#### Input data
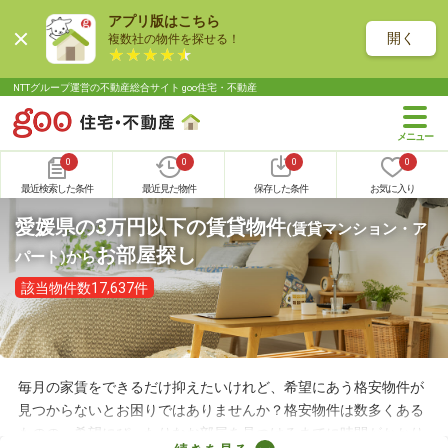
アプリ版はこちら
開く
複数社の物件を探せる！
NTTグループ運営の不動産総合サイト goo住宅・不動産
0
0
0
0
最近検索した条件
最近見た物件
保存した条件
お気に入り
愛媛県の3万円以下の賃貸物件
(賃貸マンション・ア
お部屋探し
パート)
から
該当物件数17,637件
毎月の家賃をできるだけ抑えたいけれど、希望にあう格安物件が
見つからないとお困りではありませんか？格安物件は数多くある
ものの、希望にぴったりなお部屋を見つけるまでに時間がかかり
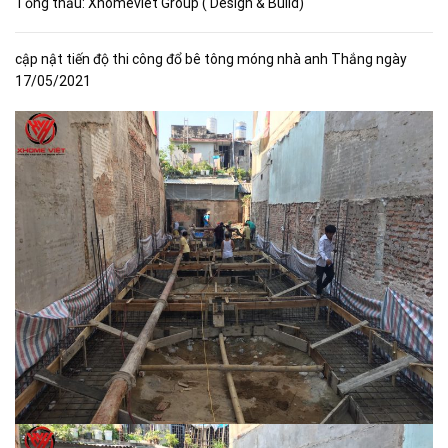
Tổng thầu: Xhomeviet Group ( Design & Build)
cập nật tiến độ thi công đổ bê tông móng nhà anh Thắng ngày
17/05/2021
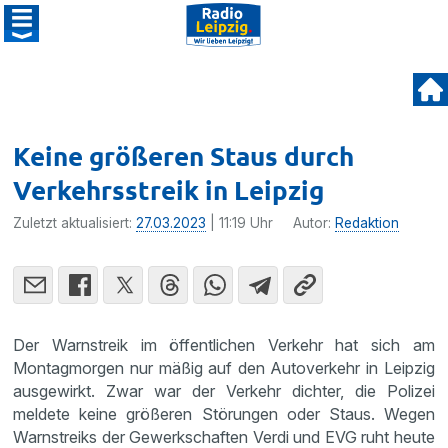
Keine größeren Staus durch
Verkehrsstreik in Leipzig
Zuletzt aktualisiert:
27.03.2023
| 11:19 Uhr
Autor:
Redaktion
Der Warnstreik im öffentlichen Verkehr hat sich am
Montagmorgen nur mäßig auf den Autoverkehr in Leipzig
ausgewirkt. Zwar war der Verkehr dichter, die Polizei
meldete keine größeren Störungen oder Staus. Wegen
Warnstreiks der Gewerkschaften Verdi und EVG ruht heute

---

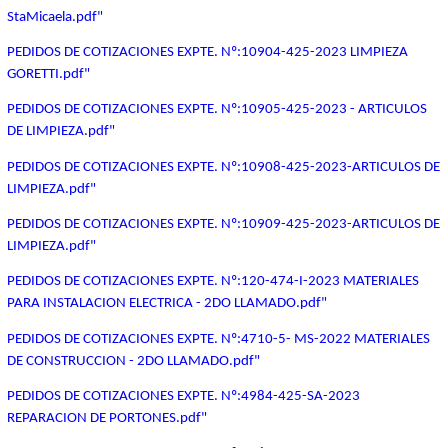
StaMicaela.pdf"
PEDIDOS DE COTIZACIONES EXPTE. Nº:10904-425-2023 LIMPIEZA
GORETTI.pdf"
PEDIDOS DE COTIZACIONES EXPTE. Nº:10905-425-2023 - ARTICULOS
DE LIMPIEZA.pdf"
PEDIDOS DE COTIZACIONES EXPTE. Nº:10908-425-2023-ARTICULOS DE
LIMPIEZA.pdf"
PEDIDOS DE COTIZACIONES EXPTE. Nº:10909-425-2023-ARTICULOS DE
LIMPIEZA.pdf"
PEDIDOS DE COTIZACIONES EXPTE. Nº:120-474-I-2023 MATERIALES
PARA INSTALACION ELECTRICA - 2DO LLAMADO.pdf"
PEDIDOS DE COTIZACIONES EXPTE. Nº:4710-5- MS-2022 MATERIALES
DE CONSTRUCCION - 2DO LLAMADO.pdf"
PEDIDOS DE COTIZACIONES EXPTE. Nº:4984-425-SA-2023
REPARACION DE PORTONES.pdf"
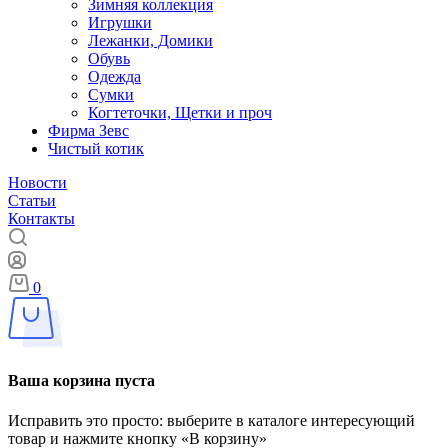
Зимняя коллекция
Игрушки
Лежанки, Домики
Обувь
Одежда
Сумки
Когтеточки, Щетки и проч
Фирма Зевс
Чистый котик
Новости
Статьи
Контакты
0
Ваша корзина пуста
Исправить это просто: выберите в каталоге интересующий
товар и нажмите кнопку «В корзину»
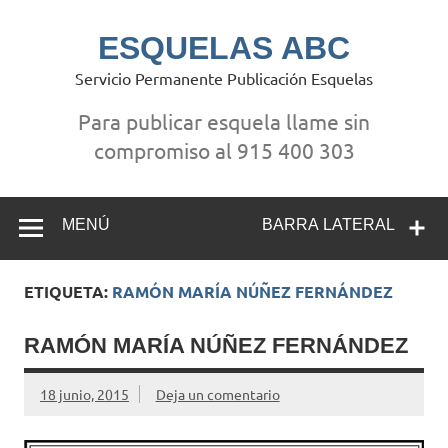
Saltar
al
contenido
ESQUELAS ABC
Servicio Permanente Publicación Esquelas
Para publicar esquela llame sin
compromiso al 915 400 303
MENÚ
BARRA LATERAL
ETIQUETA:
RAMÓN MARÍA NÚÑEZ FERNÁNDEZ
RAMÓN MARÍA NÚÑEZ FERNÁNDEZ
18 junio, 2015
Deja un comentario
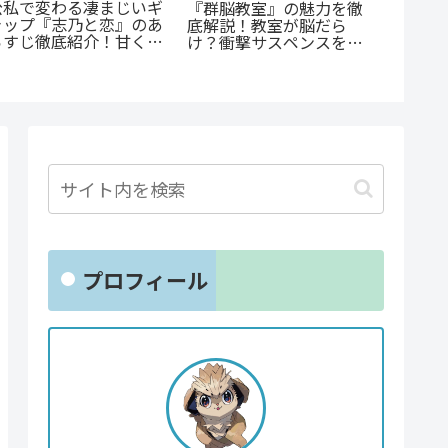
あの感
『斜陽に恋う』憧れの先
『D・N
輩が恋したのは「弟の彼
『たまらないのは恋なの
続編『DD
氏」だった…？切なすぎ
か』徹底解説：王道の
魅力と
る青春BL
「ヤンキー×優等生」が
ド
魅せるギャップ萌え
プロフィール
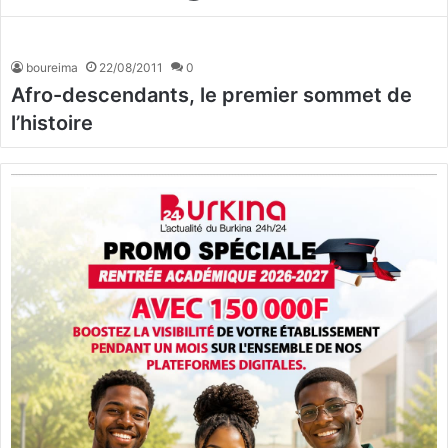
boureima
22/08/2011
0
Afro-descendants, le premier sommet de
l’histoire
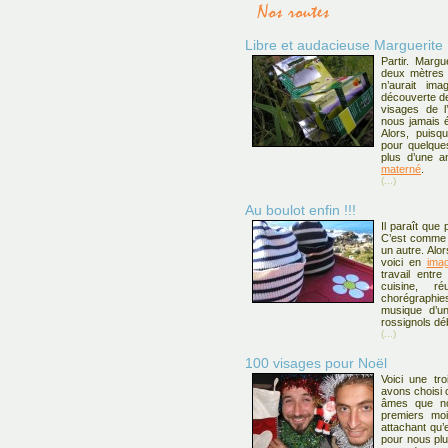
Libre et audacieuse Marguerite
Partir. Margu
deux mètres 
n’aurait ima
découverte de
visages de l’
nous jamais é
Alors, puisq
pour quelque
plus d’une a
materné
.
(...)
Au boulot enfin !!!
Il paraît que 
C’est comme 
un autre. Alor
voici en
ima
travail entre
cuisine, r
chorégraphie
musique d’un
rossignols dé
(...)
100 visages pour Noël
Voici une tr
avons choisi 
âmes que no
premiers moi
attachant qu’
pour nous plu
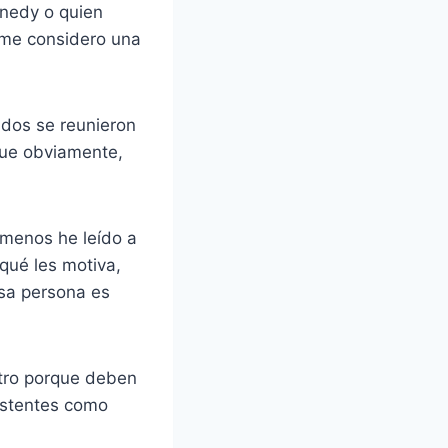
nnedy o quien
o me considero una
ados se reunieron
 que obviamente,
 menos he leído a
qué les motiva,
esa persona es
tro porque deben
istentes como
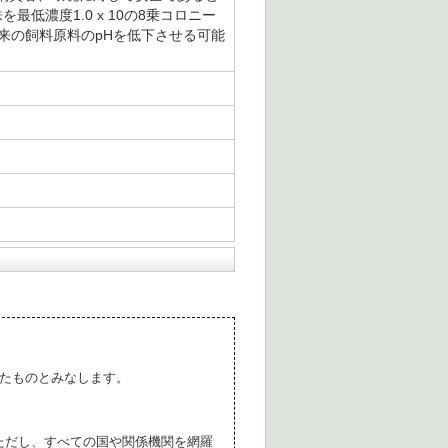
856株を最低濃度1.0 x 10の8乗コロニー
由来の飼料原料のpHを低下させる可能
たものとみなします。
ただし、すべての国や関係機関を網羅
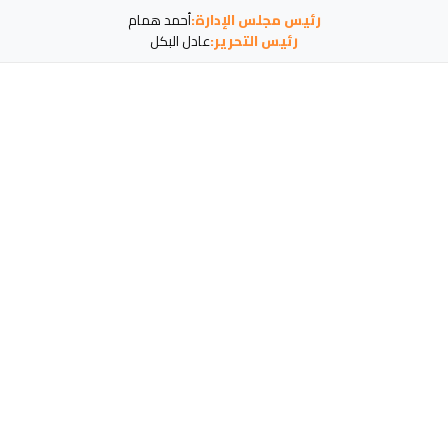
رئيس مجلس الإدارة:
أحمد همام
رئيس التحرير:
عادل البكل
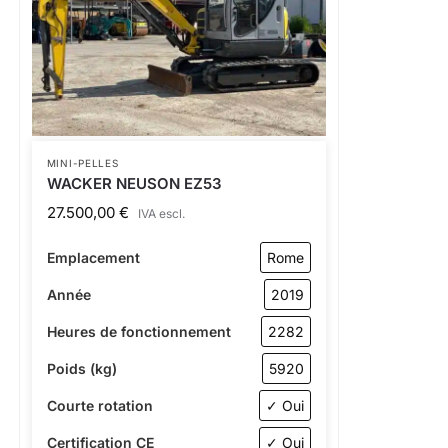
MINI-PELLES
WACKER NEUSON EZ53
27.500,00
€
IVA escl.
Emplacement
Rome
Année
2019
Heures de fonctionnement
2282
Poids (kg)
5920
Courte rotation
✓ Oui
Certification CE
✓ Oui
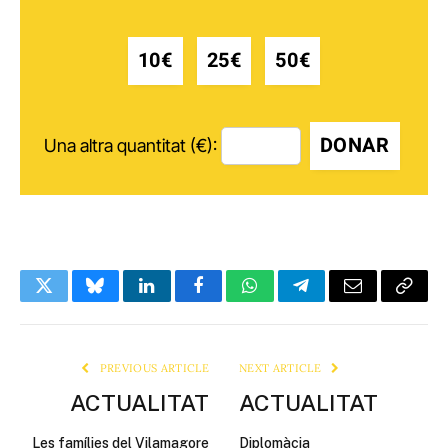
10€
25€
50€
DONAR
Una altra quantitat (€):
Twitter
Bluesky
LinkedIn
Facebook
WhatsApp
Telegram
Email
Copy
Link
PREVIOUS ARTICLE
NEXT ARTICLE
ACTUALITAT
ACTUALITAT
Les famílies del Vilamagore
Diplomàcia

#### What is expected
Filter the material for the word "LLAMADO" and copy each matching line.

#### Task output
PARA INSTALACION ELECTRICA - 2DO LLAMADO.pdf"
DE CONSTRUCCION - 2DO LLAMADO.pdf"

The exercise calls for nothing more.